During the event, a panel session provided a perspective on the strategies for innovative new technologies that would shape the emerging market in Nigeria.
The panellists included: Olumide Bolumole, Divisional Head, Listings Business, NGX; Iniabasi Akpan, Country Manager, Opay Nigeria; Abasi Ene-Obong of 54Gene, Iyin Aboyeji of Futures Africa and Kola Eyitope -Oyeneyin, of McKinsey & Company.
Eyitope identified three key technology trends that would shape Nigeria’s tech ecosystem in a few years, namely, blockchain, artificial intelligence, and cloud computing.
She explained that affordable access to digital training for youths was a catalyst for technology innovation.
“Fintech founders need to understand the problem first before building solutions, and digital fluency is a key requirement to participate in the global economy.
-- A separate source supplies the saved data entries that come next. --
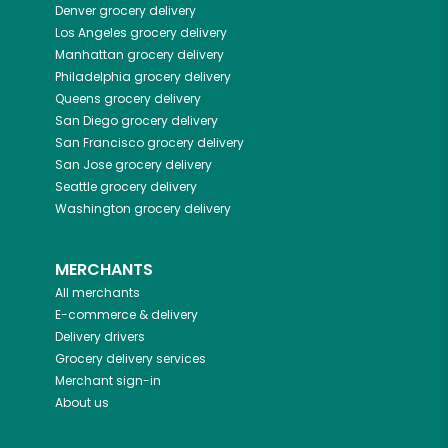
Denver
grocery delivery
Los Angeles
grocery delivery
Manhattan
grocery delivery
Philadelphia
grocery delivery
Queens
grocery delivery
San Diego
grocery delivery
San Francisco
grocery delivery
San Jose
grocery delivery
Seattle
grocery delivery
Washington
grocery delivery
MERCHANTS
All merchants
E-commerce & delivery
Delivery drivers
Grocery delivery services
Merchant sign-in
About us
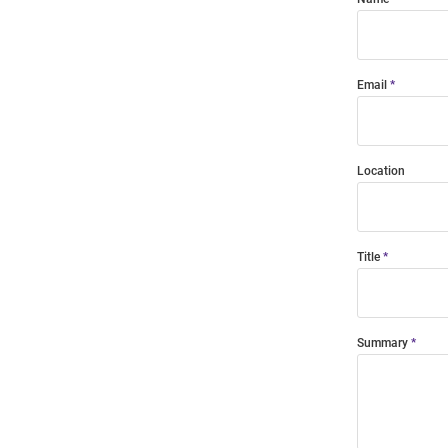
Email
Location
Title
Summary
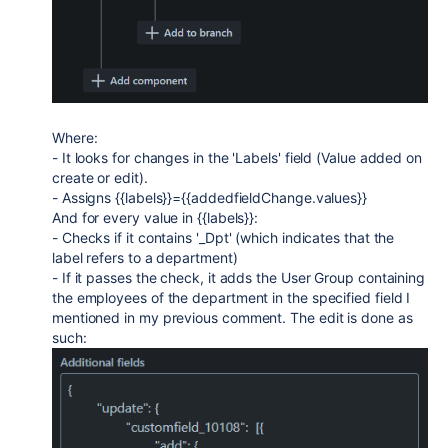
Where:
- It looks for changes in the 'Labels' field (Value added on
create or edit).
- Assigns {{labels}}={{addedfieldChange.values}}
And for every value in {{labels}}:
- Checks if it contains '_Dpt' (which indicates that the
label refers to a department)
- If it passes the check, it adds the User Group containing
the employees of the department in the specified field I
mentioned in my previous comment. The edit is done as
such:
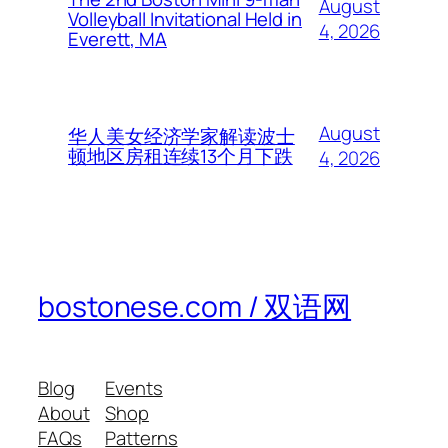
August
Volleyball Invitational Held in
4, 2026
Everett, MA
August
华人美女经济学家解读波士
顿地区房租连续13个月下跌
4, 2026
bostonese.com / 双语网
Blog
Events
About
Shop
FAQs
Patterns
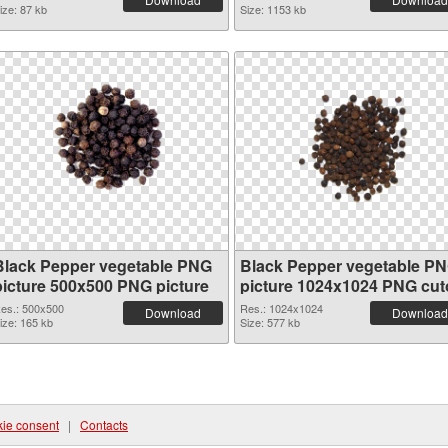
ize: 87 kb
Size: 1153 kb
Black Pepper vegetable PNG
Black Pepper vegetable P
picture 500x500 PNG picture
picture 1024x1024 PNG cut
es.: 500x500
Res.: 1024x1024
Download
Download
ize: 165 kb
Size: 577 kb
ie consent
|
Contacts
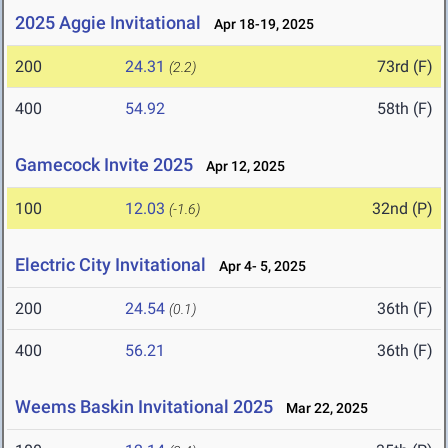
2025 Aggie Invitational
Apr 18-19, 2025
200
24.31
73rd (F)
(2.2)
400
54.92
58th (F)
Gamecock Invite 2025
Apr 12, 2025
100
12.03
32nd (P)
(-1.6)
Electric City Invitational
Apr 4- 5, 2025
200
24.54
36th (F)
(0.1)
400
56.21
36th (F)
Weems Baskin Invitational 2025
Mar 22, 2025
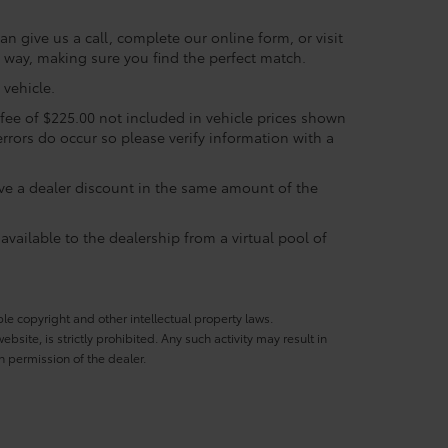
n give us a call, complete our online form, or visit
e way, making sure you find the perfect match.
vehicle.
c fee of $225.00 not included in vehicle prices shown
errors do occur so please verify information with a
eive a dealer discount in the same amount of the
available to the dealership from a virtual pool of
ble copyright and other intellectual property laws.
site, is strictly prohibited. Any such activity may result in
n permission of the dealer.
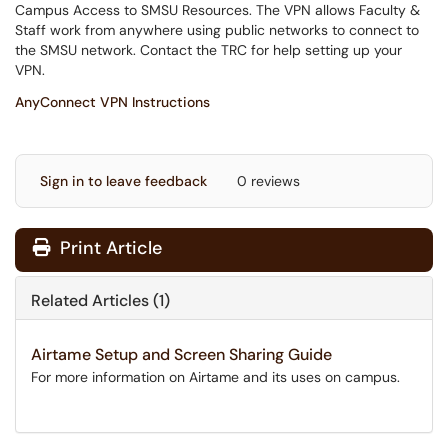
Campus Access to SMSU Resources. The VPN allows Faculty &
Staff work from anywhere using public networks to connect to
the SMSU network. Contact the TRC for help setting up your
VPN.
AnyConnect VPN Instructions
Sign in to leave feedback
0 reviews
Print Article
Related Articles (1)
Airtame Setup and Screen Sharing Guide
For more information on Airtame and its uses on campus.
“Anything that can be done by different stakeholders to massively (re)skill people to be digitally fluent will go a long way to giving people access to job opportunities globally,” she said.
Olumide said long-term growth and goals of fintech companies over short-term profitability would ensure that fintech companies meet the listing metrics to be on the floor of the Nigerian Stock exchange.
A second-panel session also shed light on Beyond Tech –Partnerships, Business Models, Innovation, Data and Regulation in Nigeria’s tech ecosystem.
The panellists included: Dayo Obisan, Executive Commissioner (Operations), Securities and Exchange Commission (SEC); Kola Aina, Founding Partner, Ventures Platform; Andreas Itern, Chief Executive Officer & Co-Founder, F10; Alessia Balducci, Seedstars Nigeria, and Chidinma Iwueke, Partner, Microtraction.